━━ The data ━━

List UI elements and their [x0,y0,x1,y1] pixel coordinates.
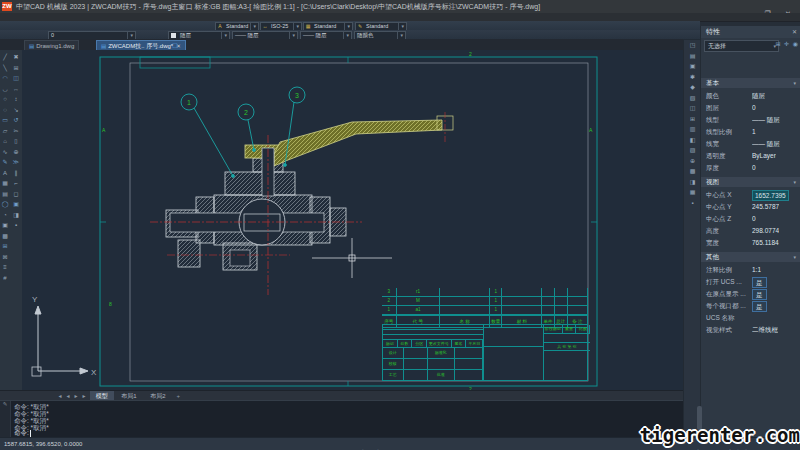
draw-tool-icon[interactable]: ▭ [0,115,10,126]
right-tool-icon[interactable]: ✱ [684,72,701,83]
draw-tool-icon[interactable]: ◡ [0,84,10,95]
modify-tool-icon[interactable]: ▣ [11,199,21,210]
draw-tool-icon[interactable]: ✎ [0,157,10,168]
property-row[interactable]: 中心点 Y 245.5787 [701,201,800,213]
modify-tool-icon[interactable]: ◨ [11,210,21,221]
right-tool-icon[interactable]: ▧ [684,93,701,104]
draw-tool-icon[interactable]: ○ [0,94,10,105]
chevron-down-icon[interactable]: ▾ [398,23,406,30]
modify-tool-icon[interactable]: ↕ [11,94,21,105]
section-other[interactable]: 其他▾ [701,252,800,262]
modify-tool-icon[interactable]: ⌐ [11,178,21,189]
modify-tool-icon[interactable]: ◻ [11,189,21,200]
property-row[interactable]: 视觉样式 二维线框 [701,324,800,336]
selection-filter-combo[interactable]: 无选择▾ [704,40,779,52]
property-row[interactable]: 中心点 X 1652.7395 [701,189,800,201]
balloon-number-2: 2 [244,109,248,116]
draw-tool-icon[interactable]: ╲ [0,63,10,74]
property-row[interactable]: 透明度 ByLayer [701,150,800,162]
new-document-icon[interactable]: ▢ [172,41,178,48]
draw-tool-icon[interactable]: ▤ [0,189,10,200]
modify-tool-icon[interactable]: ✖ [11,52,21,63]
property-row[interactable]: 宽度 765.1184 [701,237,800,249]
right-tool-icon[interactable]: ◳ [684,40,701,51]
draw-tool-icon[interactable]: ▩ [0,231,10,242]
draw-tool-icon[interactable]: ◠ [0,73,10,84]
chevron-down-icon[interactable]: ▾ [397,32,405,39]
draw-tool-icon[interactable]: ▦ [0,178,10,189]
modify-tool-icon[interactable]: ✂ [11,126,21,137]
property-row[interactable]: 高度 298.0774 [701,225,800,237]
draw-tool-icon[interactable]: ⊠ [0,252,10,263]
draw-tool-icon[interactable]: # [0,273,10,284]
right-tool-icon[interactable]: ▥ [684,124,701,135]
modify-tool-icon[interactable]: ≫ [11,157,21,168]
right-tool-icon[interactable]: ▪ [684,198,701,209]
modify-tool-icon[interactable]: ↔ [11,84,21,95]
modify-tool-icon[interactable]: ↺ [11,115,21,126]
right-tool-icon[interactable]: ◧ [684,135,701,146]
property-row[interactable]: 中心点 Z 0 [701,213,800,225]
doc-minimize-button[interactable]: — [650,50,660,51]
property-row[interactable]: 在原点显示 ... 是 [701,288,800,300]
close-panel-icon[interactable]: ✕ [792,26,797,38]
right-tool-icon[interactable]: ◨ [684,177,701,188]
draw-tool-icon[interactable]: ╱ [0,52,10,63]
property-row[interactable]: 线型比例 1 [701,126,800,138]
property-row[interactable]: 打开 UCS ... 是 [701,276,800,288]
draw-tool-icon[interactable]: ▱ [0,126,10,137]
modify-tool-icon[interactable]: ▪ [11,220,21,231]
chevron-down-icon[interactable]: ▾ [793,78,800,88]
draw-tool-icon[interactable]: ∿ [0,147,10,158]
modify-tool-icon[interactable]: ↘ [11,105,21,116]
drawing-canvas[interactable]: 2 2 A A 8 [22,50,683,390]
layout-nav-arrows: ◂◂▸▸ [0,393,88,399]
property-row[interactable]: 厚度 0 [701,162,800,174]
modify-tool-icon[interactable]: ∥ [11,168,21,179]
property-row[interactable]: 线宽 —— 随层 [701,138,800,150]
property-row[interactable]: 图层 0 [701,102,800,114]
draw-tool-icon[interactable]: ◯ [0,199,10,210]
property-row[interactable]: UCS 名称 [701,312,800,324]
command-window[interactable]: ✎ 命令: *取消*命令: *取消*命令: *取消*命令: *取消* 命令: [0,400,683,438]
chevron-down-icon[interactable]: ▾ [289,32,297,39]
modify-tool-icon[interactable]: ⊞ [11,63,21,74]
chevron-down-icon[interactable]: ▾ [293,23,301,30]
chevron-down-icon[interactable]: ▾ [250,23,258,30]
draw-tool-icon[interactable]: ◌ [0,105,10,116]
chevron-down-icon[interactable]: ▾ [127,32,135,39]
chevron-down-icon[interactable]: ▾ [221,32,229,39]
right-tool-icon[interactable]: ◫ [684,103,701,114]
doc-restore-button[interactable]: ❐ [660,50,669,51]
section-basic[interactable]: 基本▾ [701,78,800,88]
modify-tool-icon[interactable]: ◫ [11,73,21,84]
property-row[interactable]: 颜色 随层 [701,90,800,102]
chevron-down-icon[interactable]: ▾ [793,252,800,262]
draw-tool-icon[interactable]: ▣ [0,220,10,231]
section-view[interactable]: 视图▾ [701,177,800,187]
modify-tool-icon[interactable]: ▯ [11,136,21,147]
doc-close-button[interactable]: ✕ [669,50,678,51]
right-tool-icon[interactable]: ▨ [684,145,701,156]
right-tool-icon[interactable]: ⊕ [684,156,701,167]
right-tool-icon[interactable]: ◆ [684,82,701,93]
draw-tool-icon[interactable]: ◔ [0,210,10,221]
draw-tool-icon[interactable]: A [0,168,10,179]
property-row[interactable]: 注释比例 1:1 [701,264,800,276]
right-tool-icon[interactable]: ▩ [684,166,701,177]
draw-tool-icon[interactable]: ≡ [0,262,10,273]
modify-tool-icon[interactable]: ⊕ [11,147,21,158]
property-label: 每个视口都 ... [701,300,752,312]
chevron-down-icon[interactable]: ▾ [344,23,352,30]
right-tool-icon[interactable]: ▤ [684,51,701,62]
draw-tool-icon[interactable]: ⌂ [0,136,10,147]
property-row[interactable]: 每个视口都 ... 是 [701,300,800,312]
chevron-down-icon[interactable]: ▾ [343,32,351,39]
chevron-down-icon[interactable]: ▾ [793,177,800,187]
draw-tool-icon[interactable]: ⊞ [0,241,10,252]
right-tool-icon[interactable]: ▣ [684,61,701,72]
selection-tools-icons[interactable]: ⊞ ✛ ◉ [775,40,799,47]
right-tool-icon[interactable]: ▦ [684,187,701,198]
property-row[interactable]: 线型 —— 随层 [701,114,800,126]
right-tool-icon[interactable]: ⊞ [684,114,701,125]
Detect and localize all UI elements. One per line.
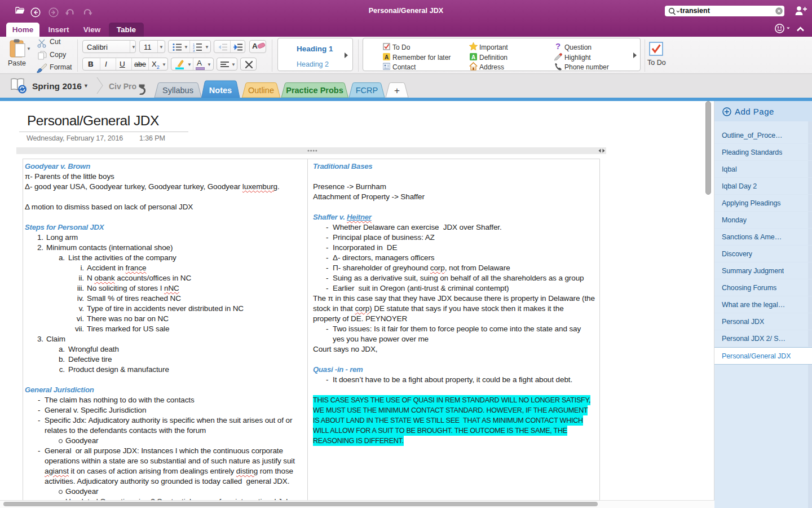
svg-text:A: A bbox=[385, 54, 389, 60]
svg-text:Notes: Notes bbox=[209, 86, 232, 95]
svg-text:Syllabus: Syllabus bbox=[162, 86, 193, 95]
svg-text:FCRP: FCRP bbox=[356, 86, 378, 95]
svg-text:Outline: Outline bbox=[248, 86, 274, 95]
svg-text:Practice Probs: Practice Probs bbox=[286, 86, 343, 95]
svg-text:A: A bbox=[471, 54, 475, 60]
svg-text:3: 3 bbox=[193, 49, 195, 52]
svg-text:+: + bbox=[394, 85, 400, 96]
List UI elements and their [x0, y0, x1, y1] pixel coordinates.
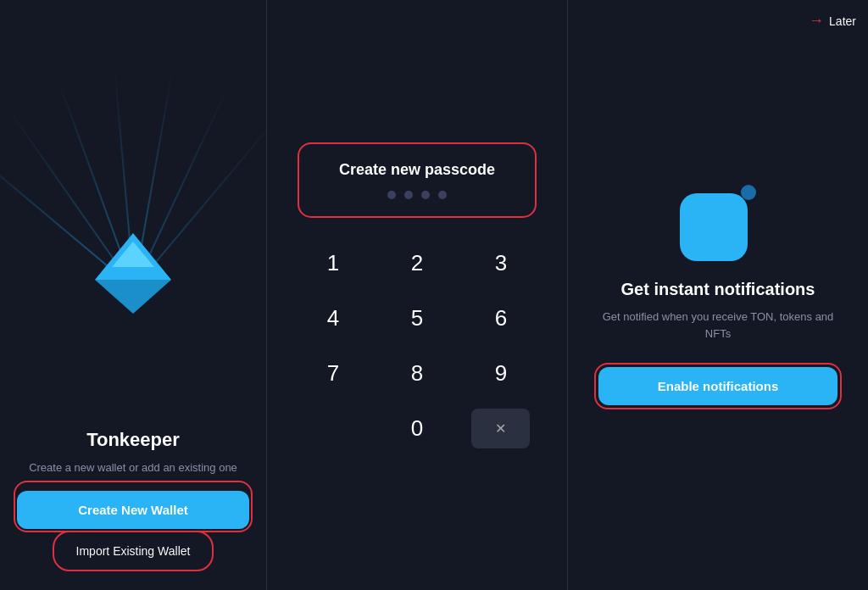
- dot-1: [387, 191, 396, 199]
- numkey-9[interactable]: 9: [471, 353, 530, 393]
- logo-area: [0, 0, 266, 356]
- notification-dot: [741, 185, 756, 200]
- numkey-backspace[interactable]: ✕: [471, 409, 530, 448]
- numkey-7[interactable]: 7: [304, 353, 363, 393]
- panel1-bottom: Tonkeeper Create a new wallet or add an …: [0, 429, 266, 565]
- dot-4: [438, 191, 447, 199]
- tonkeeper-logo: [95, 233, 171, 314]
- dot-3: [421, 191, 430, 199]
- passcode-dots: [387, 191, 447, 199]
- notification-description: Get notified when you receive TON, token…: [585, 309, 851, 342]
- numkey-8[interactable]: 8: [388, 353, 447, 393]
- create-wallet-highlight: Create New Wallet: [17, 484, 249, 529]
- import-wallet-button[interactable]: Import Existing Wallet: [70, 537, 198, 565]
- arrow-right-icon: →: [809, 12, 824, 30]
- import-wallet-highlight: Import Existing Wallet: [70, 537, 198, 565]
- panel-notifications: → Later Get instant notifications Get no…: [568, 0, 868, 590]
- panel-splash: Tonkeeper Create a new wallet or add an …: [0, 0, 267, 590]
- create-wallet-button[interactable]: Create New Wallet: [17, 491, 249, 529]
- app-title: Tonkeeper: [86, 429, 180, 451]
- numkey-0[interactable]: 0: [388, 409, 447, 448]
- notification-title: Get instant notifications: [621, 278, 815, 300]
- later-button[interactable]: → Later: [809, 12, 856, 30]
- numkey-6[interactable]: 6: [471, 298, 530, 338]
- numkey-5[interactable]: 5: [388, 298, 447, 338]
- passcode-box: Create new passcode: [298, 142, 537, 218]
- enable-notifications-button[interactable]: Enable notifications: [598, 367, 838, 405]
- numkey-2[interactable]: 2: [388, 243, 447, 283]
- dot-2: [404, 191, 413, 199]
- notification-icon-bg: [680, 193, 748, 261]
- numkey-4[interactable]: 4: [304, 298, 363, 338]
- panel-passcode: Create new passcode 1 2 3 4 5 6 7 8 9 0 …: [267, 0, 568, 590]
- later-label: Later: [829, 14, 856, 28]
- notification-icon-container: [680, 185, 756, 261]
- numkey-1[interactable]: 1: [304, 243, 363, 283]
- numpad: 1 2 3 4 5 6 7 8 9 0 ✕: [304, 243, 531, 448]
- passcode-title: Create new passcode: [339, 161, 495, 179]
- app-subtitle: Create a new wallet or add an existing o…: [29, 459, 237, 476]
- numkey-3[interactable]: 3: [471, 243, 530, 283]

━━━

*Exercise details*
Please go through the data and copy each line containing the word "elements".

*Solution for this problem*
List UI elements and their [x0,y0,x1,y1] pixel coordinates.
Detect and localize all UI elements. One per line.
List UI elements and their [x0, y0, x1, y1] pixel coordinates.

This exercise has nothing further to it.